◆ HOW TO COMPLETE THIS TASK: Transcribe exactly the lines from the top of the records below through the line that holds "есяц. Показывает долю", both included, with no pictures.

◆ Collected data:
========

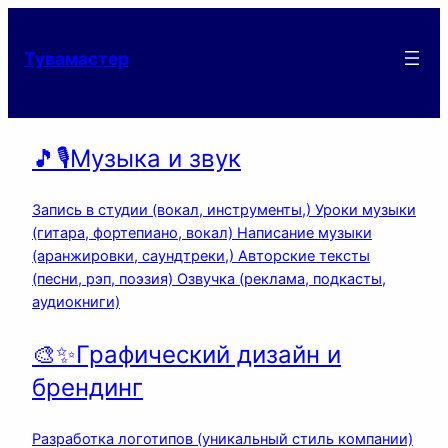
Тувамастер
🎵🎙️Музыка и звук
Запись в студии (вокал, инструменты,) Уроки музыки
(гитара, фортепиано, вокал) Написание музыки
(аранжировки, саундтреки,) Авторские тексты
(песни, рэп, поэзия) Озвучка (реклама, подкасты,
аудиокниги)
🎨✨Графический дизайн и
брендинг
Разработка логотипов (уникальный стиль компании)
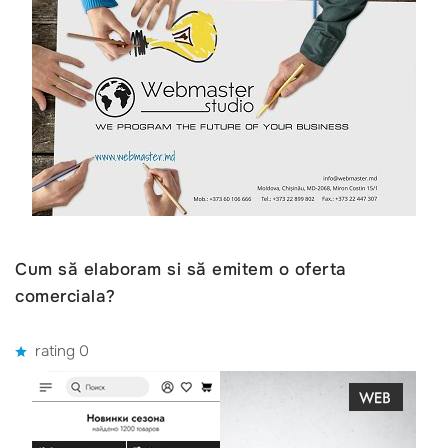
Cum să elaboram si să emitem o oferta
comerciala?
rating 0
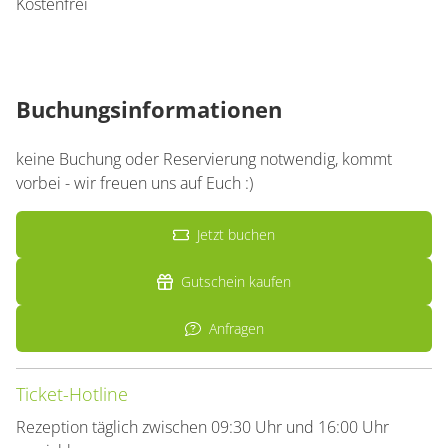
Kostenfrei
Buchungsinformationen
keine Buchung oder Reservierung notwendig, kommt
vorbei - wir freuen uns auf Euch :)
Jetzt buchen
Gutschein kaufen
Anfragen
Ticket-Hotline
Rezeption täglich zwischen 09:30 Uhr und 16:00 Uhr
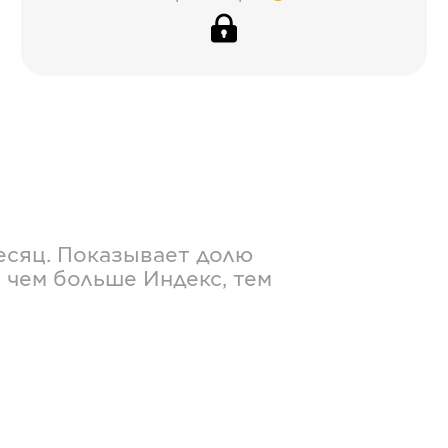
есяц. Показывает долю
 чем больше Индекс, тем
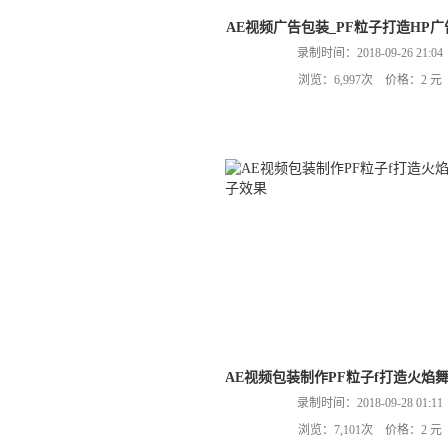
AE视频广告包装_PF粒子打造HP
录制时间：2018-09-26 21:04
浏览：6,997次 价格：2 元
AE视频包装制作PF粒子f打造火焰
录制时间：2018-09-28 01:11
浏览：7,101次 价格：2 元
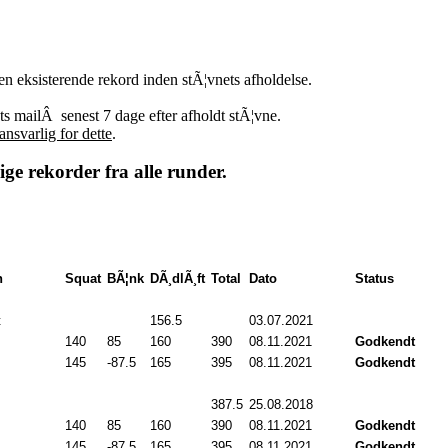
en eksisterende rekord inden stÃ¦vnets afholdelse.
ets mailÂ
senest 7 dage efter afholdt stÃ¦vne.
ansvarlig for dette
.
ige rekorder fra alle runder.
n
Squat
BÃ¦nk
DÃ¸dlÃ¸ft
Total
Dato
Status
t
156.5
03.07.2021
00:00
140
.0
85
.0
160
.0
390
.0
08.11.2021
00:00
Godkendt
145
.0
-87.5
165
.0
395
.0
08.11.2021
00:00
Godkendt
387.5
25.08.2018
00:00
140
.0
85
.0
160
.0
390
.0
08.11.2021
00:00
Godkendt
145
.0
-87.5
165
.0
395
.0
08.11.2021
00:00
Godkendt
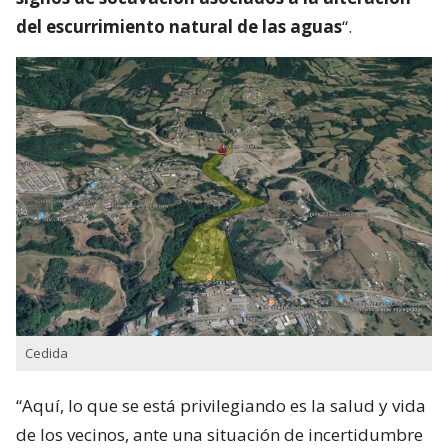
del escurrimiento natural de las aguas
“.
Cedida
“Aquí, lo que se está privilegiando es la salud y vida
de los vecinos, ante una situación de incertidumbre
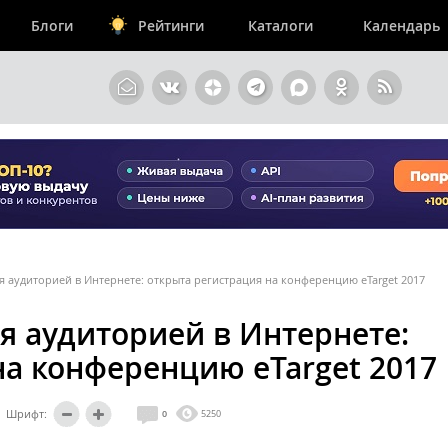
Блоги
Рейтинги
Каталоги
Календарь
 аудиторией в Интернете: открыта регистрация на конференцию eTarget 2017
я аудиторией в Интернете:
на конференцию eTarget 2017
Шрифт:
0
5250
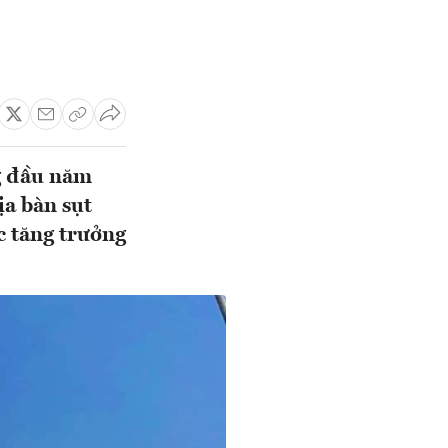
g đầu năm
ịa bàn sụt
c tăng trưởng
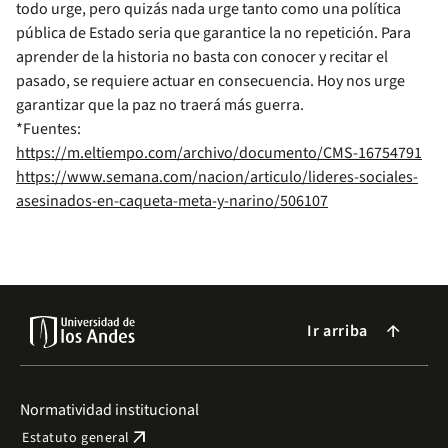
todo urge, pero quizás nada urge tanto como una política
pública de Estado seria que garantice la no repetición. Para
aprender de la historia no basta con conocer y recitar el
pasado, se requiere actuar en consecuencia. Hoy nos urge
garantizar que la paz no traerá más guerra.
*Fuentes:
https://m.eltiempo.com/archivo/documento/CMS-16754791
https://www.semana.com/nacion/articulo/lideres-sociales-
asesinados-en-caqueta-meta-y-narino/506107
Ir arriba
arrow_forward
Normatividad institucional
arrow_outward
Estatuto general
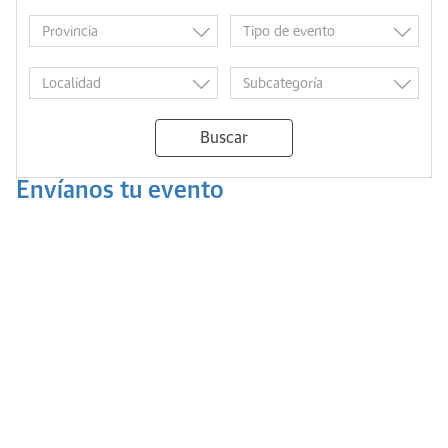
Buscar
Envíanos tu evento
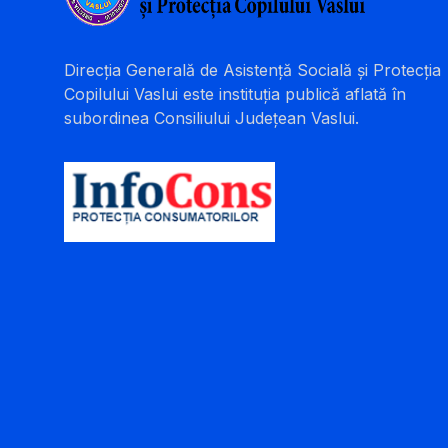
Direcția Generală de Asistență Socială și Protecția
Copilului Vaslui este instituția publică aflată în
subordinea Consiliului Județean Vaslui.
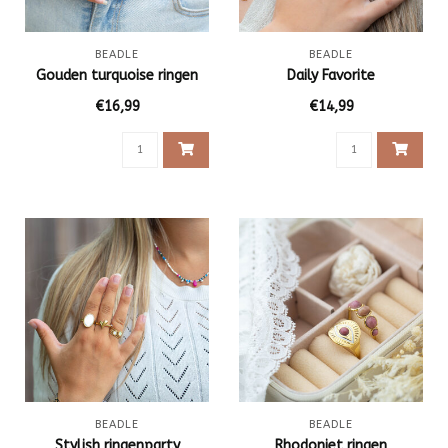
BEADLE
BEADLE
Gouden turquoise ringen
Daily Favorite
€16,99
€14,99
BEADLE
BEADLE
Stylish ringenparty
Rhodoniet ringen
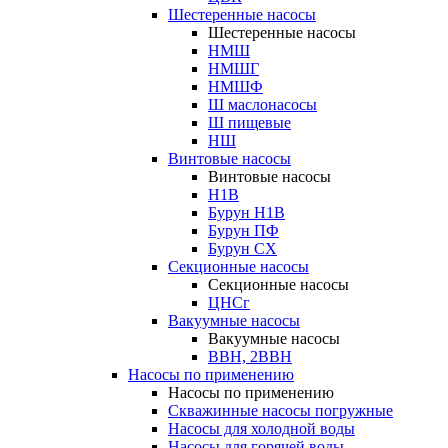
Шестеренные насосы
Шестеренные насосы
НМШ
НМШГ
НМШФ
Ш маслонасосы
Ш пищевые
НШ
Винтовые насосы
Винтовые насосы
Н1В
Бурун Н1В
Бурун ПФ
Бурун СХ
Секционные насосы
Секционные насосы
ЦНСг
Вакуумные насосы
Вакуумные насосы
ВВН, 2ВВН
Насосы по применению
Насосы по применению
Скважинные насосы погружные
Насосы для холодной воды
Насосы для горячей воды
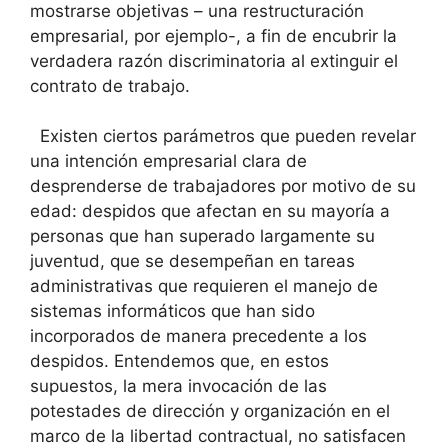
mostrarse objetivas – una restructuración
empresarial, por ejemplo-, a fin de encubrir la
verdadera razón discriminatoria al extinguir el
contrato de trabajo.
Existen ciertos parámetros que pueden revelar
una intención empresarial clara de
desprenderse de trabajadores por motivo de su
edad: despidos que afectan en su mayoría a
personas que han superado largamente su
juventud, que se desempeñan en tareas
administrativas que requieren el manejo de
sistemas informáticos que han sido
incorporados de manera precedente a los
despidos. Entendemos que, en estos
supuestos, la mera invocación de las
potestades de dirección y organización en el
marco de la libertad contractual, no satisfacen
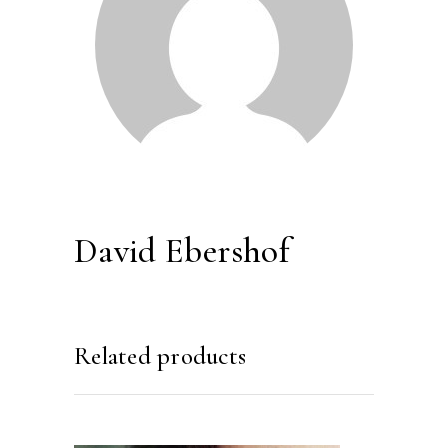
David Ebershof
Related products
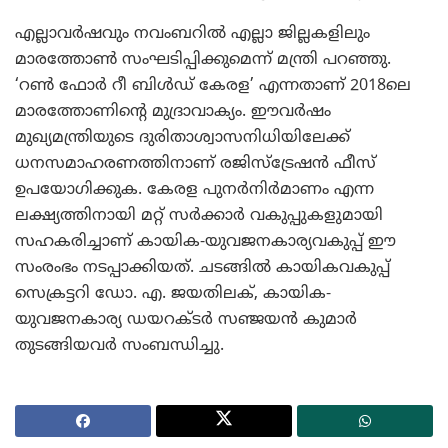
എല്ലാവര്‍ഷവും നവംബറില്‍ എല്ലാ ജില്ലകളിലും
മാരത്തോണ്‍ സംഘടിപ്പിക്കുമെന്ന് മന്ത്രി പറഞ്ഞു.
‘റണ്‍ ഫോര്‍ റീ ബിള്‍ഡ് കേരള’ എന്നതാണ് 2018ലെ
മാരത്തോണിന്റെ മുദ്രാവാക്യം. ഈവര്‍ഷം
മുഖ്യമന്ത്രിയുടെ ദുരിതാശ്വാസനിധിയിലേക്ക്
ധനസമാഹരണത്തിനാണ് രജിസ്‌ട്രേഷന്‍ ഫീസ്
ഉപയോഗിക്കുക. കേരള പുനര്‍നിര്‍മാണം എന്ന
ലക്ഷ്യത്തിനായി മറ്റ് സര്‍ക്കാര്‍ വകുപ്പുകളുമായി
സഹകരിച്ചാണ് കായിക-യുവജനകാര്യവകുപ്പ് ഈ
സംരംഭം നടപ്പാക്കിയത്. ചടങ്ങില്‍ കായികവകുപ്പ്
സെക്രട്ടറി ഡോ. എ. ജയതിലക്, കായിക-
യുവജനകാര്യ ഡയറക്ടര്‍ സഞ്ജയന്‍ കുമാര്‍
തുടങ്ങിയവര്‍ സംബന്ധിച്ചു.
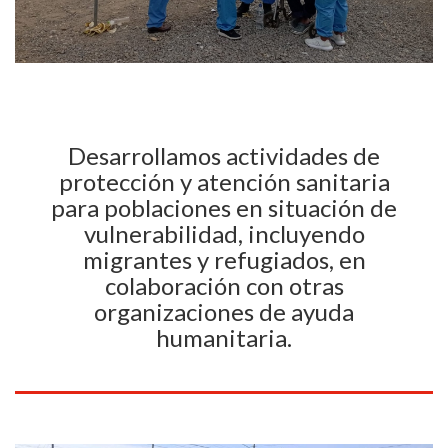
Desarrollamos actividades de
protección y atención sanitaria
para poblaciones en situación de
vulnerabilidad, incluyendo
migrantes y refugiados, en
colaboración con otras
organizaciones de ayuda
humanitaria.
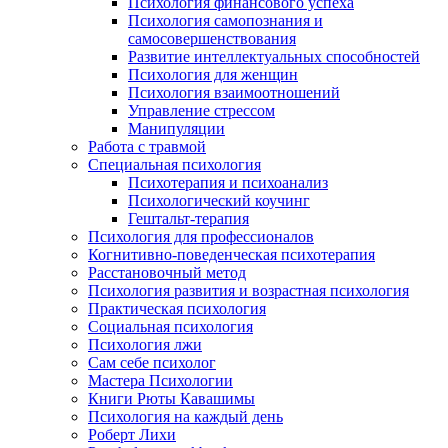
Психология финансового успеха
Психология самопознания и
самосовершенствования
Развитие интеллектуальных способностей
Психология для женщин
Психология взаимоотношений
Управление стрессом
Манипуляции
Работа с травмой
Специальная психология
Психотерапия и психоанализ
Психологический коучинг
Гештальт-терапия
Психология для профессионалов
Когнитивно-поведенческая психотерапия
Расстановочный метод
Психология развития и возрастная психология
Практическая психология
Социальная психология
Психология лжи
Сам себе психолог
Мастера Психологии
Книги Рюты Кавашимы
Психология на каждый день
Роберт Лихи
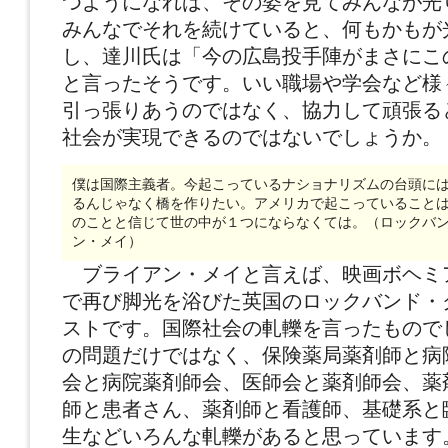
つようになれば、その姿を見てみんなが光
みんなでそれを続けていると、何もかもが
し、達川氏は「今の広島投手陣がまさにこ
と言ったそうです。いい職場や学会など様
引っ張りあうのではなく、協力して頑張る
社会が実現できるのではないでしょうか。
僕は国際主義者。今起こっているナショナリズムの台頭に
るんじゃなく橋を作りたい。アメリカで起こっていること
のことと信じて世の中が１つにならなくては。（ロックバン
ン・メイ）
ブライアン・メイと言えば、映画ボヘミ
で再び脚光を浴びた英国のロックバンド・
ストです。国際社会の軋轢を言ったもので
の問題だけではなく、保険薬局薬剤師と病
会と病院薬剤師会、医師会と薬剤師会、薬
師と患者さん、薬剤師と看護師、基礎系と
生などいろんな軋轢があると思っています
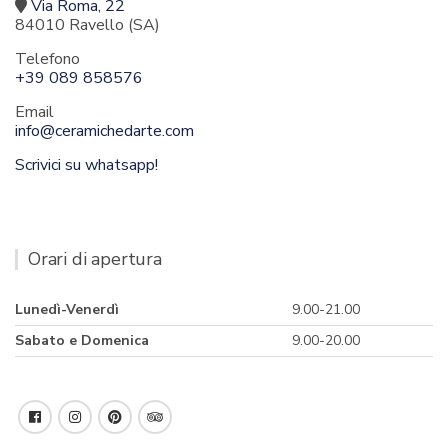
Via Roma, 22
84010 Ravello (SA)
Telefono
+39 089 858576
Email
info@ceramichedarte.com
Scrivici su whatsapp!
Orari di apertura
Lunedì-Venerdì
9.00-21.00
Sabato e Domenica
9.00-20.00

========

◆ TASK RESULT:
Тувамастер
🎵🎙️Музыка и звук
Запись в студии (вокал, инструменты,) Уроки музыки
(гитара, фортепиано, вокал) Написание музыки
(аранжировки, саундтреки,) Авторские тексты
(песни, рэп, поэзия) Озвучка (реклама, подкасты,
аудиокниги)
🎨✨Графический дизайн и
брендинг
Разработка логотипов (уникальный стиль компании)
Cum să elaboram si să emitem o oferta
comerciala?
rating 0
Kostenfrei
Buchungsinformationen
keine Buchung oder Reservierung notwendig, kommt
vorbei - wir freuen uns auf Euch :)
Jetzt buchen
Gutschein kaufen
Anfragen
Ticket-Hotline
Rezeption täglich zwischen 09:30 Uhr und 16:00 Uhr
есяц. Показывает долю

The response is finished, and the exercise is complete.